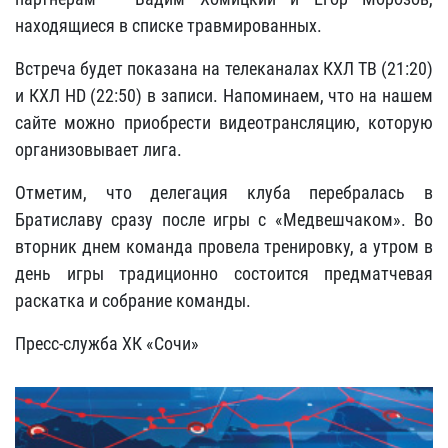
находящиеся в списке травмированных.
Встреча будет показана на телеканалах КХЛ ТВ (21:20)
и КХЛ HD (22:50) в записи. Напоминаем, что на нашем
сайте можно приобрести видеотрансляцию, которую
организовывает лига.
Отметим, что делегация клуба перебралась в
Братиславу сразу после игры с «Медвешчаком». Во
вторник днем команда провела тренировку, а утром в
день игры традиционно состоится предматчевая
раскатка и собрание команды.
Пресс-служба ХК «Сочи»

WORK INSTRUCTION: Check each line of the listing for "игры", and copy the ones that hold it.

RESULT:
Братиславу сразу после игры с «Медвешчаком». Во
день игры традиционно состоится предматчевая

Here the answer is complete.